**Exercise brief:** Output all entries precisely and leave out the pictures.

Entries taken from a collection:

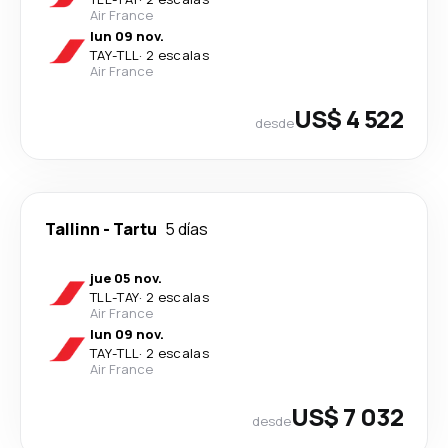
Air France
lun 09 nov.
TAY
-
TLL
·
2 escalas
Air France
US$ 4 522
desde
Tallinn
-
Tartu
5 días
jue 05 nov.
TLL
-
TAY
·
2 escalas
Air France
lun 09 nov.
TAY
-
TLL
·
2 escalas
Air France
US$ 7 032
desde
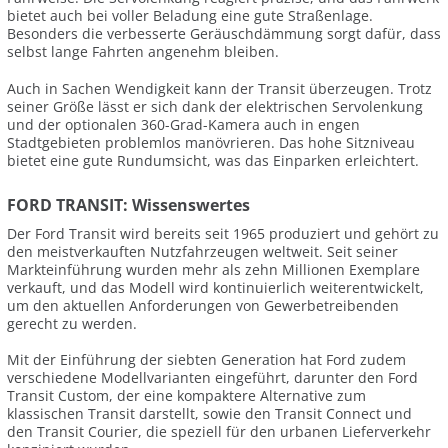
bietet auch bei voller Beladung eine gute Straßenlage.
Besonders die verbesserte Geräuschdämmung sorgt dafür, dass
selbst lange Fahrten angenehm bleiben.
Auch in Sachen Wendigkeit kann der Transit überzeugen. Trotz
seiner Größe lässt er sich dank der elektrischen Servolenkung
und der optionalen 360-Grad-Kamera auch in engen
Stadtgebieten problemlos manövrieren. Das hohe Sitzniveau
bietet eine gute Rundumsicht, was das Einparken erleichtert.
FORD TRANSIT: Wissenswertes
Der Ford Transit wird bereits seit 1965 produziert und gehört zu
den meistverkauften Nutzfahrzeugen weltweit. Seit seiner
Markteinführung wurden mehr als zehn Millionen Exemplare
verkauft, und das Modell wird kontinuierlich weiterentwickelt,
um den aktuellen Anforderungen von Gewerbetreibenden
gerecht zu werden.
Mit der Einführung der siebten Generation hat Ford zudem
verschiedene Modellvarianten eingeführt, darunter den Ford
Transit Custom, der eine kompaktere Alternative zum
klassischen Transit darstellt, sowie den Transit Connect und
den Transit Courier, die speziell für den urbanen Lieferverkehr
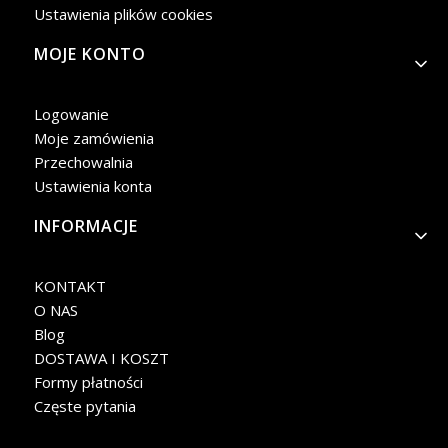
Ustawienia plików cookies
MOJE KONTO
Logowanie
Moje zamówienia
Przechowalnia
Ustawienia konta
INFORMACJE
KONTAKT
O NAS
Blog
DOSTAWA I KOSZT
Formy płatności
Częste pytania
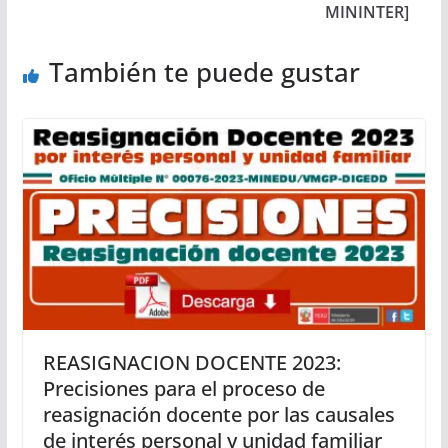
MININTER]
También te puede gustar
REASIGNACION DOCENTE 2023:
Precisiones para el proceso de
reasignación docente por las causales
de interés personal y unidad familiar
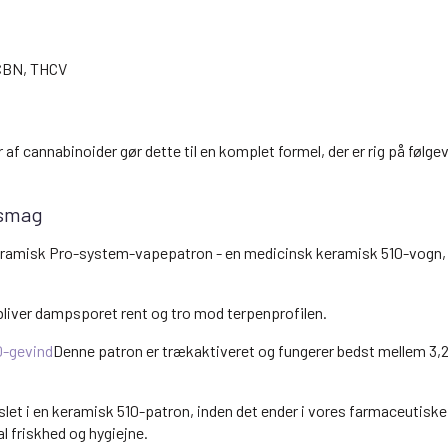
 CBN, THCV
af cannabinoider gør dette til en komplet formel, der er rig på følgev
 smag
ramisk Pro-system-vapepatron - en medicinsk keramisk 510-vogn, d
bliver dampsporet rent og tro mod terpenprofilen.
0-gevind
Denne patron er trækaktiveret og fungerer bedst mellem 3,2
pslet i en keramisk 510-patron, inden det ender i vores farmaceutisk
 friskhed og hygiejne.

**Task result:**
Air France
lun 09 nov.
TAY
-
TLL
·
2 escalas
Air France
US$ 4 522
desde
Tallinn
-
Tartu
5 días
jue 05 nov.
TLL
-
TAY
·
2 escalas
Air France
lun 09 nov.
TAY
-
TLL
·
2 escalas
Air France
US$ 7 032
desde
bietet auch bei voller Beladung eine gute Straßenlage.
Besonders die verbesserte Geräuschdämmung sorgt dafür, dass
selbst lange Fahrten angenehm bleiben.
Auch in Sachen Wendigkeit kann der Transit überzeugen. Trotz
seiner Größe lässt er sich dank der elektrischen Servolenkung
und der optionalen 360-Grad-Kamera auch in engen
Stadtgebieten problemlos manövrieren. Das hohe Sitzniveau
bietet eine gute Rundumsicht, was das Einparken erleichtert.
FORD TRANSIT: Wissenswertes
Der Ford Transit wird bereits seit 1965 produziert und gehört zu
den meistverkauften Nutzfahrzeugen weltweit. Seit seiner
Markteinführung wurden mehr als zehn Millionen Exemplare
verkauft, und das Modell wird kontinuierlich weiterentwickelt,
um den aktuellen Anforderungen von Gewerbetreibenden
gerecht zu werden.
Mit der Einführung der siebten Generation hat Ford zudem
verschiedene Modellvarianten eingeführt, darunter den Ford
Transit Custom, der eine kompaktere Alternative zum
klassischen Transit darstellt, sowie den Transit Connect und
den Transit Courier, die speziell für den urbanen Lieferverkehr
Ustawienia plików cookies
MOJE KONTO
Logowanie
Moje zamówienia
Przechowalnia
Ustawienia konta
INFORMACJE
KONTAKT
O NAS
Blog
DOSTAWA I KOSZT
Formy płatności
Częste pytania
MININTER]
También te puede gustar
REASIGNACION DOCENTE 2023:
Precisiones para el proceso de
reasignación docente por las causales
de interés personal y unidad familiar
 CBN, THCV
af cannabinoider gør dette til en komplet formel, der er rig på følgev
 smag
ramisk Pro-system-vapepatron - en medicinsk keramisk 510-vogn, d
bliver dampsporet rent og tro mod terpenprofilen.
0-gevind
Denne patron er trækaktiveret og fungerer bedst mellem 3,2
pslet i en keramisk 510-patron, inden det ender i vores farmaceutisk
 friskhed og hygiejne.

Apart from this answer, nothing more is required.